- _Dataset entries_:
===============

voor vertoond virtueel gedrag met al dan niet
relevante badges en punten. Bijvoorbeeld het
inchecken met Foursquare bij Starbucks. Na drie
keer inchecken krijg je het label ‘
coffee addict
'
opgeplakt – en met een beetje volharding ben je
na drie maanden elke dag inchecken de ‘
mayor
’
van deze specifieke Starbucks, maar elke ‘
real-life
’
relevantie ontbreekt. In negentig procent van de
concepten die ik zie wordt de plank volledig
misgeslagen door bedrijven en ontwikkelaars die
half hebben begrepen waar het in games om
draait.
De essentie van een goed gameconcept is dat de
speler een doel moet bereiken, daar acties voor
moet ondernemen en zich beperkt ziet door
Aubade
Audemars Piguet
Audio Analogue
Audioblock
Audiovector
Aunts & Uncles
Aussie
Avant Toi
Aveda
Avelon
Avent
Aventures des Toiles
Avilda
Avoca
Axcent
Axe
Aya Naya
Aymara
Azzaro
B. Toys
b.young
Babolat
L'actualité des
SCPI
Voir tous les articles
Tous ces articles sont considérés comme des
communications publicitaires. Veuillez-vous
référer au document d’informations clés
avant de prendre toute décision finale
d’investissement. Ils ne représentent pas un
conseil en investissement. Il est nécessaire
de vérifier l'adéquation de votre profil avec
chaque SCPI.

===============

- _Exercise instructions_: Reply with nothing except the number of lines in the listing above that include the string "investissement".

- _Response to this task_: 2